鈴の栞
 


「あんた二年?この問題集、俺らんときと一緒だ」

 席について勉強道具一式をテーブルに広げると、すぐさま茶髪の彼が食いついてきた。手に取った化学の問題集をパラパラとめくり、「あーこれやったわ」と懐かしげに笑う。
 ……ということはやっぱり。

「……三年生?」
「俺?そうそう、三年」
「……へえ……」

 ケロリとそう言って頷く彼を、私はじっと睨みつけた。……なんか、胡散臭い。
 だって三年生といえば、今がちょうど受験シーズン真っ只中じゃないですか。図書室でぐーすか寝ている余裕はないはず。
 あ、それとも、この人も図書室勉強派?もしかしたら仮眠をとっていただけなのかも。……その割には、彼の勉強道具がどこにも見当たりませんが。

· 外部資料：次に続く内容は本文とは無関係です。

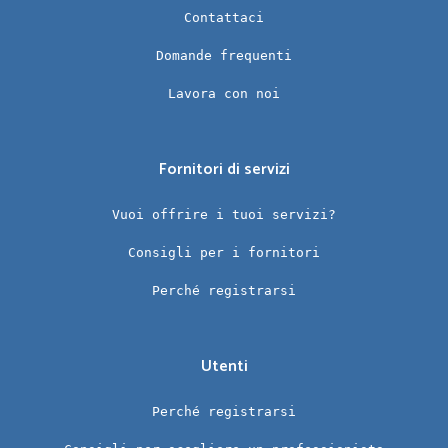
Contattaci
Domande frequenti
Lavora con noi
Fornitori di servizi
Vuoi offrire i tuoi servizi?
Consigli per i fornitori
Perché registrarsi
Utenti
Perché registrarsi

「ああ悪ィ、お勉強の邪魔か。もう話しかけねえから、どーぞごゆっくり」
「えっ、あ、いや別に……」

 私が、鬱陶しいから睨みつけてくると思い込んだらしい彼は、ひらひらと手を振ってみせるとそのままテーブルの上に頭を落とした。組んだ腕の中に顔を埋めたその格好は、本格的に寝る体勢。
 え、また寝ちゃうの?


「………」

 まあいいか。この人が寝ようが勉強しようが、私には全然関係ないしね。

 化学の問題集を付箋の貼ってあるページまでめくり、私はカチカチとシャーペンを鳴らした。